Hello, i have the same issue with another computer, this one stopped at 32 runs. The same code in google colab runs just fine. Could be a hardware issue? It is a grid search.

sweep_config = {
‘method’: ‘grid’
}

metric = {
‘name’: ‘loss’,
‘goal’: ‘minimize’
}

sweep_config[‘metric’] = metric

parameters_dict = {
‘learning-rate’:{
‘values’: [0.001, 0.0001, 0.002]
},
‘conv1’: {
‘values’: [32, 48, 64]
},
‘conv2’: {
‘values’: [48, 64, 128]
},
‘conv3’: {
‘values’: [64, 128, 256]
},
‘dropout’: {
‘values’: [0.2, 0.3]
},
‘batch_size’: {
‘values’: [64, 128, 256]
},
}

sweep_config[‘parameters’] = parameters_dict
parameters_dict.update({
‘epochs’: {
‘value’: 10}
})

pprint.pprint(sweep_config)

Last log:
2022-07-08T17:17:49.759534 Sending commands to agent c6swh3i1: [{“run_id”:“kbabazlh”,“program”:“”,“type”:“run”,“args”:{“batch_size”:{“value”:64},“conv1”:{“value”:32},“conv2”:{“value”:64},“conv3”:{“value”:256},“dropout”:{“value”:0.2},“epochs”:{“value”:10},“learning-rate”:{“value”:0.001}},“runqueue_item_id”:“UnVuUXVldWVJdGVtOjEyNTk3MDUzNQ==”,“logs”:,“run_storage_id”:“UnVuOnYxOmtiYWJhemxoOkVNR18xOnBvZGlrYWtvcw==”}]

2022-07-08T17:19:21.436651 Launched new run 113o3dnp (decent-sweep-32)

2022-07-08T17:19:21.465885 Sending commands to agent c6swh3i1: [{“run_id”:“113o3dnp”,“program”:“”,“type”:“run”,“args”:{“batch_size”:{“value”:64},“conv1”:{“value”:32},“conv2”:{“value”:64},“conv3”:{“value”:256},“dropout”:{“value”:0.2},“epochs”:{“value”:10},“learning-rate”:{“value”:0.0001}},“runqueue_item_id”:“UnVuUXVldWVJdGVtOjEyNTk3MDUzNg==”,“logs”:,“run_storage_id”:“UnVuOnYxOjExM28zZG5wOkVNR18xOnBvZGlrYWtvcw==”}]

2022-07-08T17:35:19.290112 Agent c6swh3i1 state changed from ERROR to RUNNING

2022-07-08T17:55:11.671631 Agent c6swh3i1 state changed from ERROR to RUNNING

2022-07-08T18:15:13.199534 Agent c6swh3i1 state changed from ERROR to RUNNING

2022-07-08T18:35:13.31471 Agent c6swh3i1 state changed from ERROR to RUNNING

2022-07-08T18:55:15.914243 Agent c6swh3i1 state changed from ERROR to RUNNING

2022-07-08T19:15:11.71383 Agent c6swh3i1 state changed from ERROR to RUNNING

2022-07-08T19:35:17.42472 Agent c6swh3i1 state changed from ERROR to RUNNING

2022-07-08T19:55:16.585164 Agent c6swh3i1 state changed from ERROR to RUNNING

2022-07-08T20:15:17.665501 Agent c6swh3i1 state changed from ERROR to RUNNING

2022-07-08T20:35:13.42555 Agent c6swh3i1 state changed from ERROR to RUNNING

2022-07-08T20:55:16.863404 Agent c6swh3i1 state changed from ERROR to RUNNING

2022-07-08T21:15:12.686781 Agent c6swh3i1 state changed from ERROR to RUNNING

2022-07-08T21:35:11.491317 Agent c6swh3i1 state changed from ERROR to RUNNING

2022-07-08T21:55:11.980649 Agent c6swh3i1 state changed from ERROR to RUNNING

Hi John, is there a reason why you need to use grid search?

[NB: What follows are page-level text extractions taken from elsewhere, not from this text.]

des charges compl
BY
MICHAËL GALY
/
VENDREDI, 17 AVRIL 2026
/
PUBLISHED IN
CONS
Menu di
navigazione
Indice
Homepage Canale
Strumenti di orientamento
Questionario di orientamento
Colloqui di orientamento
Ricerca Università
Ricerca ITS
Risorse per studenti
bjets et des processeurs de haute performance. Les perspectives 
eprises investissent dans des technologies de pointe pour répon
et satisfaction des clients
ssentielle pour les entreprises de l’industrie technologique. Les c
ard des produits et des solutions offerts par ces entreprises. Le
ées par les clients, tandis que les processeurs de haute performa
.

Because of the configuration that is not working properly, it would be better to use random search in this circumstance.

Hi John,

Do you still need help here?

Warmly,
Leslie

Hello,

this configuration runs properly in google colab. The reason i use grid search is because i need to explore all possible configurations. Why do i get this error? Any ideas? Is grid search problematic with any particular version of python or tensorflow?

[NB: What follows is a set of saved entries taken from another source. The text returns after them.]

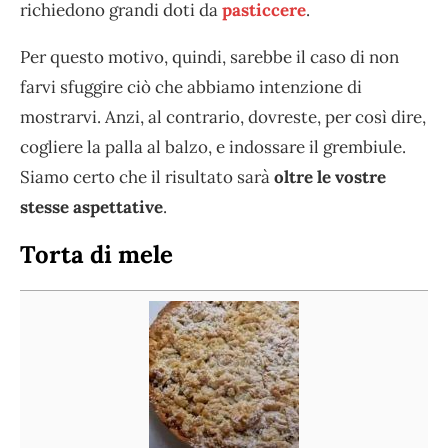
richiedono grandi doti da
pasticcere
.
Per questo motivo, quindi, sarebbe il caso di non
farvi sfuggire ciò che abbiamo intenzione di
mostrarvi. Anzi, al contrario, dovreste, per così dire,
cogliere la palla al balzo, e indossare il grembiule.
Siamo certo che il risultato sarà
oltre le vostre
stesse aspettative
.
Torta di mele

That’s interesting, if it works in one place, it should work in the other. Can you send me the debug logs of when you ran it in your terminal please?

Do you still need help here John?

Hi John, since we have not heard back from you we are going to close this request. If you would like to re-open the conversation, please let us know!